Last week, I sowed tomato and pepper seeds in flats of potting soil, and they are busy germinating inside my house under grow lights.  I haven’t seen any green leaves sprout above the soil’s surface yet, but I expect to see some soon.

My mother and my aunt have been cleaning out my grandmother’s house, and they rescued some seeds from a dark closet where they have been sitting for nearly 20 years.  I sowed some of them thickly along with my new seeds.  I know, I know, there’s no way they’ll germinate because they are so old, but I could not resist trying to germinate seeds of “Frank Carruth’s tomatoes,” “yellow tomatoes,” and “Moon and Stars Watermelon.” 

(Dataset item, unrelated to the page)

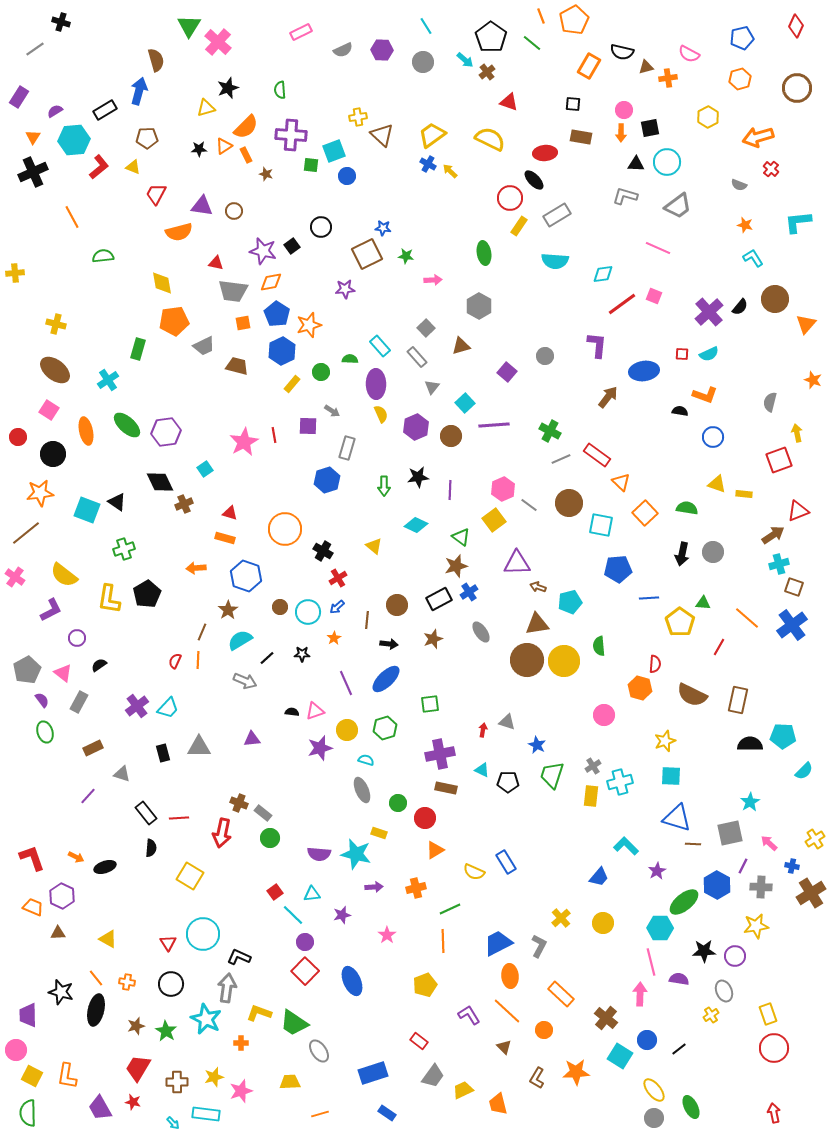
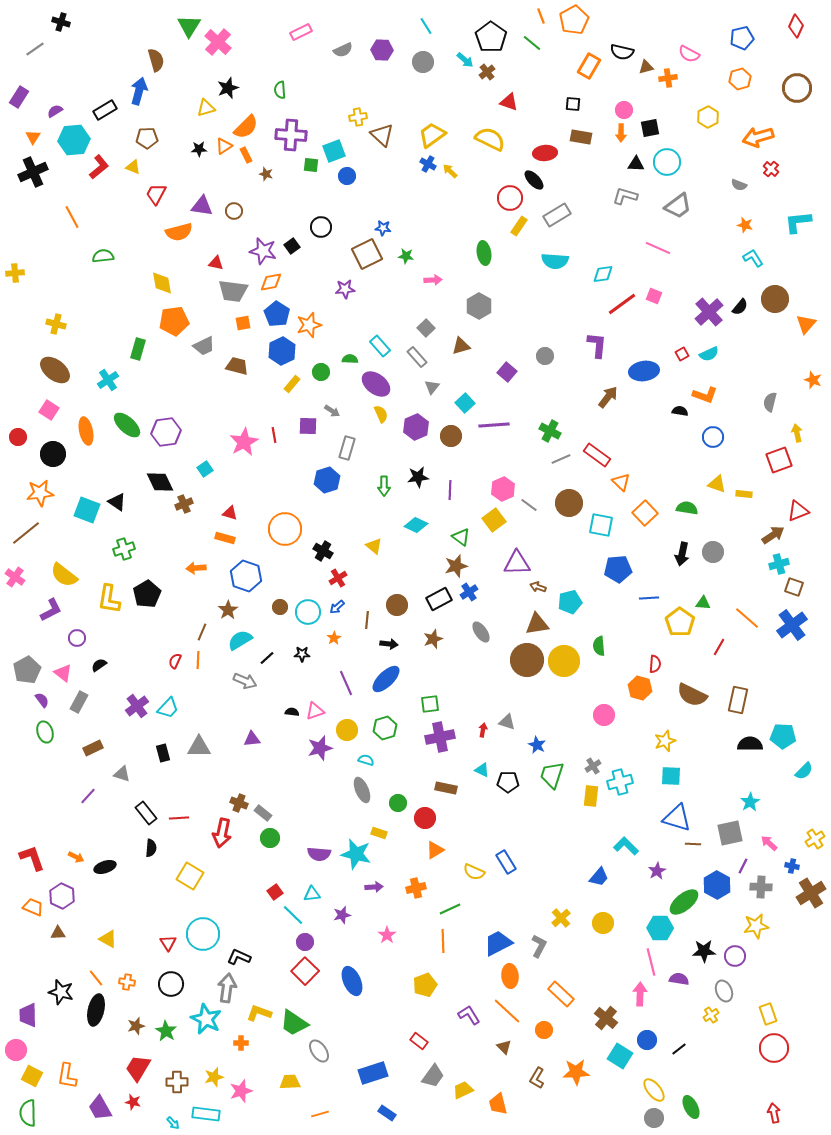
red square at (682, 354): rotated 32 degrees counterclockwise
purple ellipse at (376, 384): rotated 52 degrees counterclockwise
purple cross at (440, 754): moved 17 px up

Thrifty children of the Depression, my grandparents used the payment envelopes that came with their power bill to store the seed.  According to my aunt, the Frank Carruth, for whom my grandparents named the tomatoes, owned a furniture store in the South Carolina town, Landrum, where they lived.  People knew him for his “green thumb,” and he accepted payments for the power company, where my grandmother paid her bill. 

Although I don’t know exactly how my grandmother got the original seeds, I like to imagine him handing over some seeds, a plant, or a few tomatoes, with her change from paying the power bill, and admonishing my grandmother to save some seed for the next year’s garden.  According to my uncle, the seeds are a German Pink tomato, and Mr. Carruth might have brought the seeds to the US from Germany after he finished his military service in World War II. 

The variety still exists in heirloom seed catalogs and my uncle thinks he has some seeds in his freezer he’ll give me.  Seed companies like Seed Savers Exchange, http://seedsavers.org/, and Baker Creek Heirloom Seeds, www.rareseeds.com, were started with seeds people found and wanted to preserve.  Heirloom seeds have a story, like that of the Frank Carruth tomatoes; no scientist made them in a laboratory. My favorite seed company, out of Anderson, Heavenly Seed, www.heavenlyseed.net, carries many heirloom, open-pollinated seed varieties as well as hybrid seed that do well in South Carolina.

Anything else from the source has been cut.